▸ EXERCISE INPUTS:
___
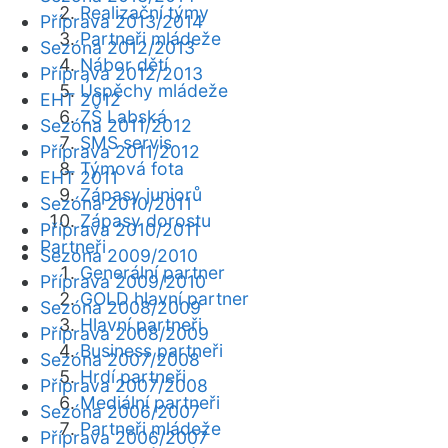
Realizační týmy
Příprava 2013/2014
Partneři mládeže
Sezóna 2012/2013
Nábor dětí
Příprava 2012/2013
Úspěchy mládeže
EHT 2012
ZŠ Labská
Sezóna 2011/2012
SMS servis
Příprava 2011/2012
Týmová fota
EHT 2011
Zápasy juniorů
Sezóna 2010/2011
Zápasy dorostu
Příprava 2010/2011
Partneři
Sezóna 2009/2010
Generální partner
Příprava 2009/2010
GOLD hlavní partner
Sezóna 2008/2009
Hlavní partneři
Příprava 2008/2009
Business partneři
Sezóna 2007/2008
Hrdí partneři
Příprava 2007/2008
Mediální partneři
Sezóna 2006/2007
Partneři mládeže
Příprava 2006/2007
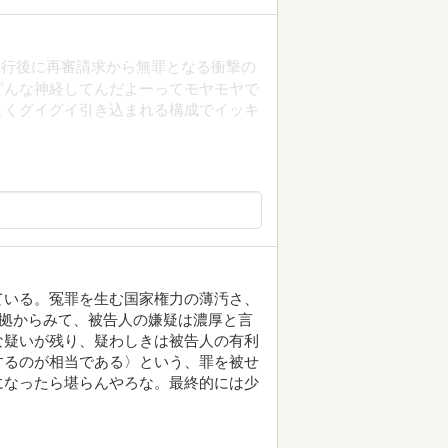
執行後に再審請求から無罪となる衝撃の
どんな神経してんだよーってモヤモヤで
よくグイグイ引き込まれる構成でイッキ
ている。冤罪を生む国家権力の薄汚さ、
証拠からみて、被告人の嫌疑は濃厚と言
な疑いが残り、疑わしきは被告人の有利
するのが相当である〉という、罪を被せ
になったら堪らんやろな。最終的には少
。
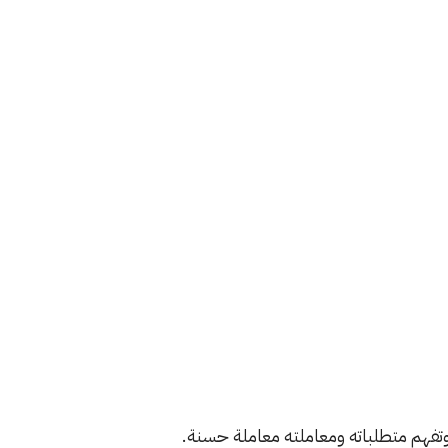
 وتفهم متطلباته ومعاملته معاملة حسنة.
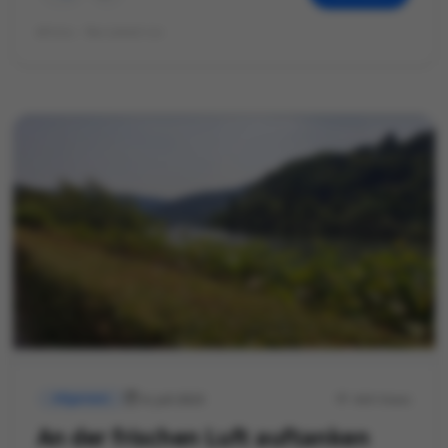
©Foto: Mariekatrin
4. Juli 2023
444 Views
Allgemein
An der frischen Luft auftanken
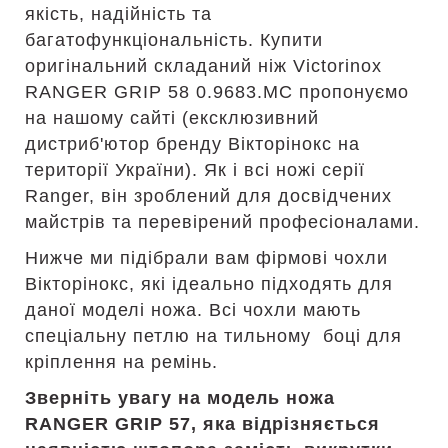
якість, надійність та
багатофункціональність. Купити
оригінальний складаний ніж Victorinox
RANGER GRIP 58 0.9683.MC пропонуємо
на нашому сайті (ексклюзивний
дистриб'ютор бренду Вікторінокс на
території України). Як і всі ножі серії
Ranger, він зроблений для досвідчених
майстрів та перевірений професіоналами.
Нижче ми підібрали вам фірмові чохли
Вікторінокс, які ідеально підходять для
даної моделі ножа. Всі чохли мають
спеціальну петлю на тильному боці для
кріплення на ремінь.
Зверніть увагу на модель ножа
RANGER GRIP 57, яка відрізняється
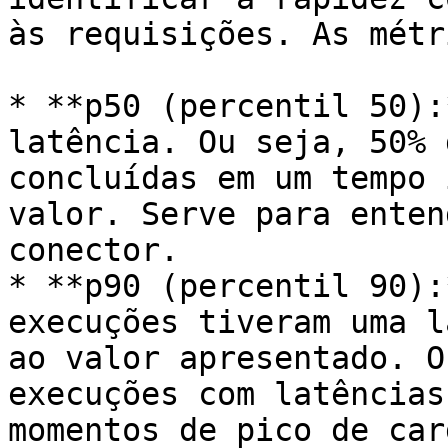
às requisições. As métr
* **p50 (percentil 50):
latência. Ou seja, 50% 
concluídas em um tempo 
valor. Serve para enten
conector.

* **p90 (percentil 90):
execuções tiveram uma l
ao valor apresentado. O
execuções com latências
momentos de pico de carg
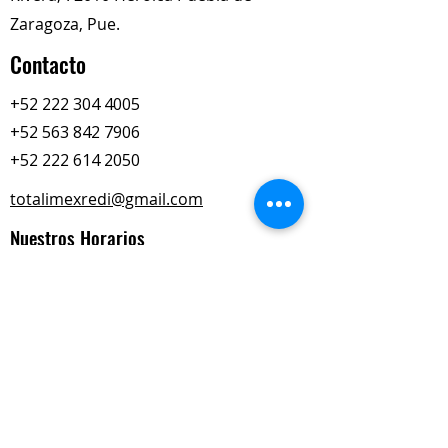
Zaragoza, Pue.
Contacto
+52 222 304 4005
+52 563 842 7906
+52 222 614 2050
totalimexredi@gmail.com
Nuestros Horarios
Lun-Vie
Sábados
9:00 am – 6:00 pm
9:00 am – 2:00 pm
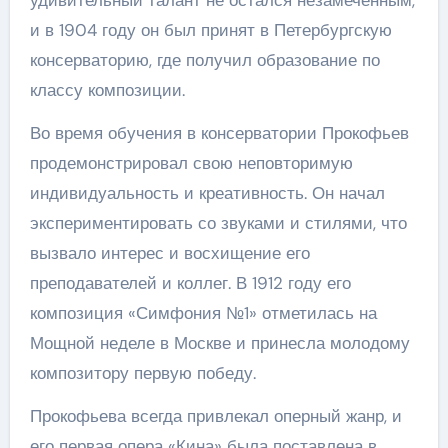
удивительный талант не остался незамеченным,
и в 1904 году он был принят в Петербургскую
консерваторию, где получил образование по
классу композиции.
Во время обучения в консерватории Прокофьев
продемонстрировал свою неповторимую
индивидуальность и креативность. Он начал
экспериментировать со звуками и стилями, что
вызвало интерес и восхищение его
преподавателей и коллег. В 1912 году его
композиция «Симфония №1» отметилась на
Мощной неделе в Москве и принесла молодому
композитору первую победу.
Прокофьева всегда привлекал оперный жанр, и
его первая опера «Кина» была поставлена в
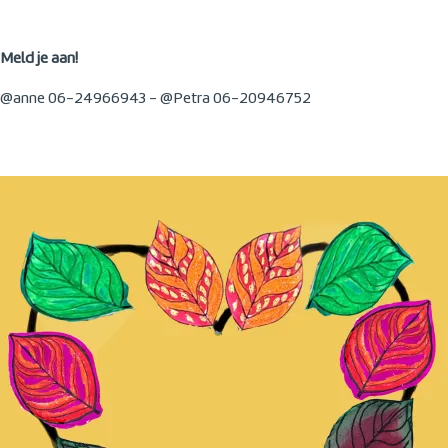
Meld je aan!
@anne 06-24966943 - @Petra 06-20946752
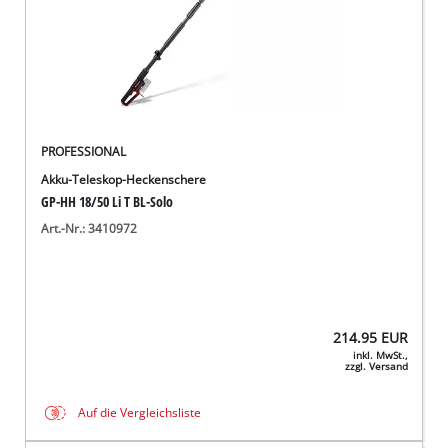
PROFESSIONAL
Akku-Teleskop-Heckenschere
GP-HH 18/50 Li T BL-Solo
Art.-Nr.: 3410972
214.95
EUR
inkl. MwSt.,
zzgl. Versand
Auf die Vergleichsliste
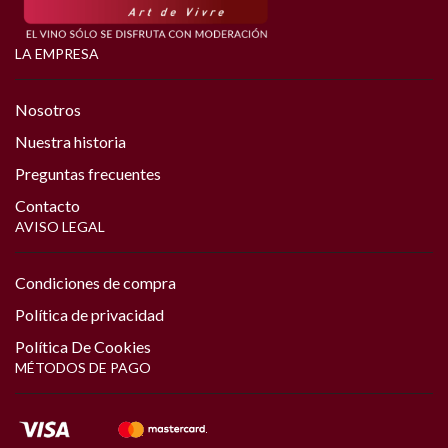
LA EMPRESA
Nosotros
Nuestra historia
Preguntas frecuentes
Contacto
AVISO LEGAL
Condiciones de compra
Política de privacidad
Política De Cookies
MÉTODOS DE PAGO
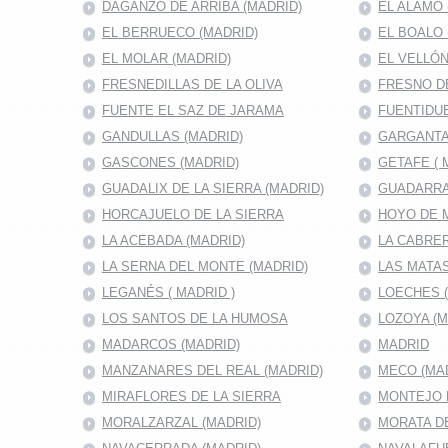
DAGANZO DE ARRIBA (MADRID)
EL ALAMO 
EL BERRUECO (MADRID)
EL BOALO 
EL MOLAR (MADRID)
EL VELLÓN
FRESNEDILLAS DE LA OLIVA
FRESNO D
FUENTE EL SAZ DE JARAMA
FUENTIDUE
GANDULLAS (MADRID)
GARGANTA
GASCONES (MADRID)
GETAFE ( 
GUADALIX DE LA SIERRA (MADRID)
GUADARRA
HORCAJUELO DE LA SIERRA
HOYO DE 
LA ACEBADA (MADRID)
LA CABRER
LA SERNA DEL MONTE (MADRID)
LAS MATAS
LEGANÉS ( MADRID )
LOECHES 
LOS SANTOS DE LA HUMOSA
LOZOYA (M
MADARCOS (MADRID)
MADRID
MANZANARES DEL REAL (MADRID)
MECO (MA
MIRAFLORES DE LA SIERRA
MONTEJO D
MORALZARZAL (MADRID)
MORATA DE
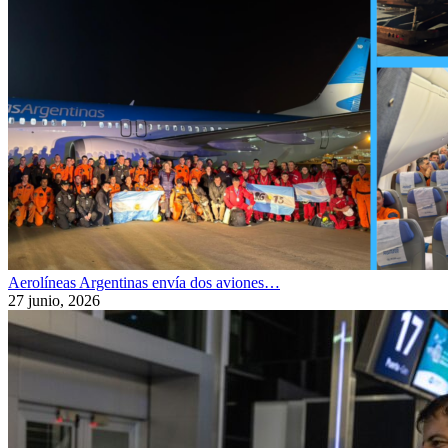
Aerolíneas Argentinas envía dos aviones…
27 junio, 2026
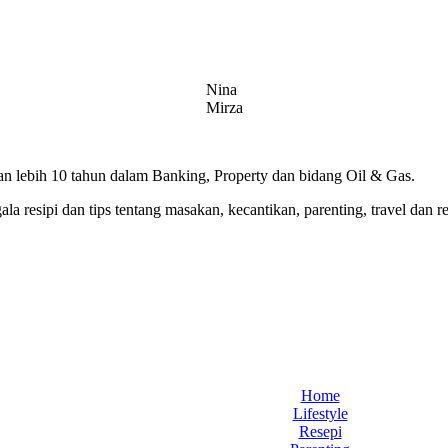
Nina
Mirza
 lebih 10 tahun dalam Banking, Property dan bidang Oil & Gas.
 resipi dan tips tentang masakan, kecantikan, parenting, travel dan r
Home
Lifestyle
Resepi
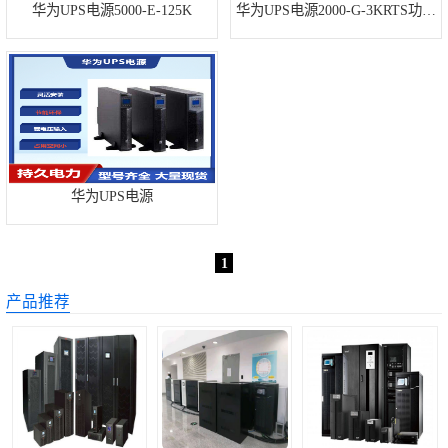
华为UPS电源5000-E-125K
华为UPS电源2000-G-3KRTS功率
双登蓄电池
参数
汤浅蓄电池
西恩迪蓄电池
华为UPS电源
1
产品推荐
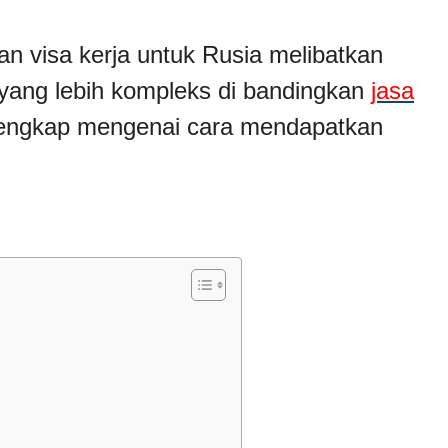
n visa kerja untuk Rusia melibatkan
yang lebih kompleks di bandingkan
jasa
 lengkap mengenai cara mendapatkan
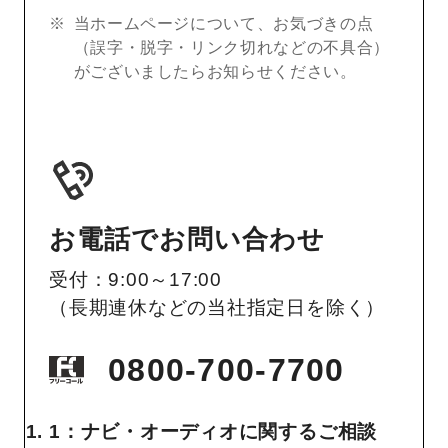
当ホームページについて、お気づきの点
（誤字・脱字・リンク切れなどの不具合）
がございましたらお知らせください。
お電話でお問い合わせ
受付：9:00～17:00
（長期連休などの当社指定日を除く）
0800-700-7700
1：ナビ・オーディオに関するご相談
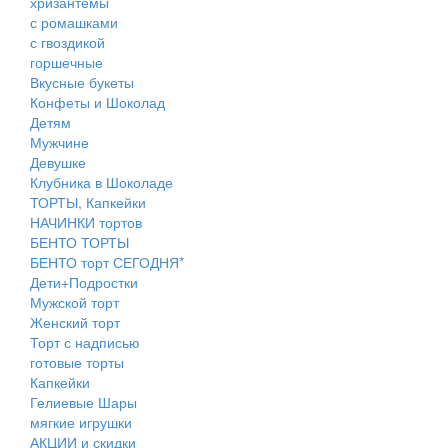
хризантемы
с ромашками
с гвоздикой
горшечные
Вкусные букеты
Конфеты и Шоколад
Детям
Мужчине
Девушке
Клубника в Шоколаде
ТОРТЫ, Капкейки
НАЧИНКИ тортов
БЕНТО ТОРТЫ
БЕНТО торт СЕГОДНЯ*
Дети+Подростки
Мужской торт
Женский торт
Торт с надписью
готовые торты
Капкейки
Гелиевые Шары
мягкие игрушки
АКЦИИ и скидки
___
▸ PROBLEM: From the first line to the last, retype the data above exactly, but not its images.

▸ ANSWER BELOW:
Realizační týmy
Příprava 2013/2014
Partneři mládeže
Sezóna 2012/2013
Nábor dětí
Příprava 2012/2013
Úspěchy mládeže
EHT 2012
ZŠ Labská
Sezóna 2011/2012
SMS servis
Příprava 2011/2012
Týmová fota
EHT 2011
Zápasy juniorů
Sezóna 2010/2011
Zápasy dorostu
Příprava 2010/2011
Partneři
Sezóna 2009/2010
Generální partner
Příprava 2009/2010
GOLD hlavní partner
Sezóna 2008/2009
Hlavní partneři
Příprava 2008/2009
Business partneři
Sezóna 2007/2008
Hrdí partneři
Příprava 2007/2008
Mediální partneři
Sezóna 2006/2007
Partneři mládeže
Příprava 2006/2007
執行後に再審請求から無罪となる衝撃の
どんな神経してんだよーってモヤモヤで
よくグイグイ引き込まれる構成でイッキ
ている。冤罪を生む国家権力の薄汚さ、
証拠からみて、被告人の嫌疑は濃厚と言
な疑いが残り、疑わしきは被告人の有利
するのが相当である〉という、罪を被せ
になったら堪らんやろな。最終的には少
。
 وتفهم متطلباته ومعاملته معاملة حسنة.
©Foto: Mariekatrin
4. Juli 2023
444 Views
Allgemein
An der frischen Luft auftanken
якість, надійність та
багатофункціональність. Купити
оригінальний складаний ніж Victorinox
RANGER GRIP 58 0.9683.MC пропонуємо
на нашому сайті (ексклюзивний
дистриб'ютор бренду Вікторінокс на
території України). Як і всі ножі серії
Ranger, він зроблений для досвідчених
майстрів та перевірений професіоналами.
Нижче ми підібрали вам фірмові чохли
Вікторінокс, які ідеально підходять для
даної моделі ножа. Всі чохли мають
спеціальну петлю на тильному боці для
кріплення на ремінь.
Зверніть увагу на модель ножа
RANGER GRIP 57, яка відрізняється
às requisições. As métr
* **p50 (percentil 50):
latência. Ou seja, 50% 
concluídas em um tempo 
valor. Serve para enten
conector.

* **p90 (percentil 90):
execuções tiveram uma l
ao valor apresentado. O
execuções com latências
momentos de pico de carg
Zaragoza, Pue.
Contacto
+52 222 304 4005
+52 563 842 7906
+52 222 614 2050
totalimexredi@gmail.com
Nuestros Horarios
Lun-Vie
Sábados
9:00 am – 6:00 pm
9:00 am – 2:00 pm
удивительный талант не остался незамеченным,
и в 1904 году он был принят в Петербургскую
консерваторию, где получил образование по
классу композиции.
Во время обучения в консерватории Прокофьев
продемонстрировал свою неповторимую
индивидуальность и креативность. Он начал
экспериментировать со звуками и стилями, что
вызвало интерес и восхищение его
преподавателей и коллег. В 1912 году его
композиция «Симфония №1» отметилась на
Мощной неделе в Москве и принесла молодому
композитору первую победу.
Прокофьева всегда привлекал оперный жанр, и
его первая опера «Кина» была поставлена в
Meld je aan!
@anne 06-24966943 - @Petra 06-20946752
PROFESSIONAL
Akku-Teleskop-Heckenschere
GP-HH 18/50 Li T BL-Solo
Art.-Nr.: 3410972
214.95
EUR
inkl. MwSt.,
zzgl. Versand
Auf die Vergleichsliste
LA EMPRESA
Nosotros
Nuestra historia
Preguntas frecuentes
Contacto
AVISO LEGAL
Condiciones de compra
Política de privacidad
Política De Cookies
MÉTODOS DE PAGO
DAGANZO DE ARRIBA (MADRID)
EL ALAMO 
EL BERRUECO (MADRID)
EL BOALO 
EL MOLAR (MADRID)
EL VELLÓN
FRESNEDILLAS DE LA OLIVA
FRESNO D
FUENTE EL SAZ DE JARAMA
FUENTIDUE
GANDULLAS (MADRID)
GARGANTA
GASCONES (MADRID)
GETAFE ( 
GUADALIX DE LA SIERRA (MADRID)
GUADARRA
HORCAJUELO DE LA SIERRA
HOYO DE 
LA ACEBADA (MADRID)
LA CABRER
LA SERNA DEL MONTE (MADRID)
LAS MATAS
LEGANÉS ( MADRID )
LOECHES 
LOS SANTOS DE LA HUMOSA
LOZOYA (M
MADARCOS (MADRID)
MADRID
MANZANARES DEL REAL (MADRID)
MECO (MA
MIRAFLORES DE LA SIERRA
MONTEJO D
MORALZARZAL (MADRID)
MORATA DE
Aerolíneas Argentinas envía dos aviones…
27 junio, 2026
Nina
Mirza
 lebih 10 tahun dalam Banking, Property dan bidang Oil & Gas.
 resipi dan tips tentang masakan, kecantikan, parenting, travel dan r
Home
Lifestyle
Resepi
华为UPS电源5000-E-125K
华为UPS电源2000-G-3KRTS功率
双登蓄电池
参数
汤浅蓄电池
西恩迪蓄电池
华为UPS电源
1
产品推荐
n visa kerja untuk Rusia melibatkan
yang lebih kompleks di bandingkan
jasa
 lengkap mengenai cara mendapatkan
当ホームページについて、お気づきの点
（誤字・脱字・リンク切れなどの不具合）
がございましたらお知らせください。
お電話でお問い合わせ
受付：9:00～17:00
（長期連休などの当社指定日を除く）
0800-700-7700
1：ナビ・オーディオに関するご相談
хризантемы
с ромашками
с гвоздикой
горшечные
Вкусные букеты
Конфеты и Шоколад
Детям
Мужчине
Девушке
Клубника в Шоколаде
ТОРТЫ, Капкейки
НАЧИНКИ тортов
БЕНТО ТОРТЫ
БЕНТО торт СЕГОДНЯ*
Дети+Подростки
Мужской торт
Женский торт
Торт с надписью
готовые торты
Капкейки
Гелиевые Шары
мягкие игрушки
АКЦИИ и скидки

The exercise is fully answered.